La responsabilité pour des carences d’organisation pouvant mettre en danger des patients n’est pas nouvelle, elle est source de contentieux depuis des années. En revanche, il faudra savoir si ce contentieux augmente puisque le manque de moyens de l’Hôpital public est dénoncé depuis ces dernières années.
Selon le premier assureur des professionnels de santé, l’année 2020 a été marquée par une activité et un contentieux en baisse à cause de la crise sanitaire et ses deux confinements. Il a été constaté une diminution de 35 % du nombre de décisions de justice et avis des CCI, des commissions de conciliation et d’indemnisation (636 en 2020 contre 983 en 2019). En revanche, les juges se sont montrés plus sévères puisque 72% des décisions se sont terminées par une condamnation, contre 71% en 2019, une sévérité jamais observée à ce taux. Le nombre d’affaires pénales lui reste très faible, 6 seulement en France en 2020 avec 3 condamnations à une peine de prison avec sursis.
Des risques qui s’élèvent avec la diminution constante des moyens
Ce n’est plus une surprise, les moyens en baisse sont régulièrement dénoncés par les instances syndicales et les associations de soins.
A la fin des années 90 et du début des années 2000, la politique de santé a réorienté la gestion de l’hôpital public vers des économies d’échelle. Se sont vus fermés des services entiers dans les hôpitaux périphériques au profit des structures hospitalières régionales. Maternités, blocs opératoires… des postes ont été supprimés. Une restructuration pour diminuer les coûts avec une masse salariale moindre. Des postes perdus d’un côté, surchargés de l’autre.
Les années se suivent et se ressemblent. Les grèves, ponctuelles ou illimitées, se multiplient depuis dans les services, dans les établissements. Des grèves symboliques puisque la continuité des soins est assurée. Mais les représentants des personnes soignants tirent régulièrement la sonnette d’alarme. Ils dénoncent notamment le manque de personnel, rendant impossibles les absences légitimes pour repos, pour jour férié et au contraire imposant un nombre considérable d’heures supplémentaires, par ailleurs non payées.

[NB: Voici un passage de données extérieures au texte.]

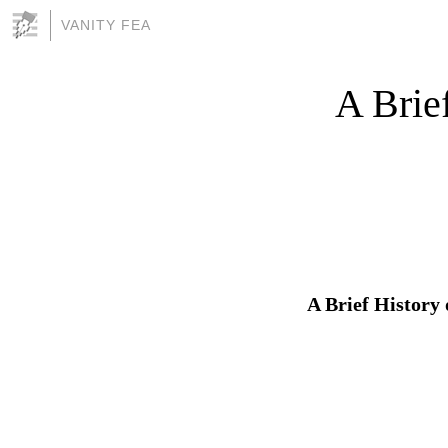
VANITY FEA
A Brie
A Brief History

Un épuisement généralisé, systémique, que la crise sanitaire a accentué et non révélé. Un mal-être qui conduit aussi à des drames internes, comme le suicide de soignants. Les vagues d’émotion se succèdent mais rien ne change. Aucun chiffre officiel n’existe d’ailleurs sur le nombre de suicides de personnel soignant dans le milieu hospitalier, où les risques psycho-sociaux sont sous-évalués.
Seulement ces chiffres d'une enquête menée en mai-juin 2021 par trois organisations, l’Association nationale des étudiants en médecine de France (ANEMF), l’Intersyndicale nationale des internes (ISNI) et l’Intersyndicale nationale autonome représentative des Internes de médecine générale (Isnar-MG) auprès des personnels étudiants et internes en médecine. Ils étaient déjà 62 % à témoigner de symptômes anxieux en 2017, ils sont désormais 75 % à en faire état. Par ailleurs, 39 % des futurs médecins rapportent des symptômes dépressifs dans les sept jours précédant le questionnaire, soit 12 points de plus que lors de précédentes études souligne l’ISNI.
Des carences de personnels qui provoquent aussi des fermetures de lits.
Il faudrait sortir de cette course à la valorisation de l’acte au profit d’une réflexion plus globale de prévention de la santé
Pour les représentants syndicaux, le mode de fonctionnement actuel créée des inégalités, de fonctionnement et d'accès aux soins, avec des actes de soins qui rapportent beaucoup d’argent dont se saisit le privé, et des actes qui n’en rapportent pas ou moins qui restent au public. Et c'est pour faire face à cette activité moins rentable mais coûteuse que se fonde la politique d'austérité, oubliant les besoins de proximité et la notion de service public.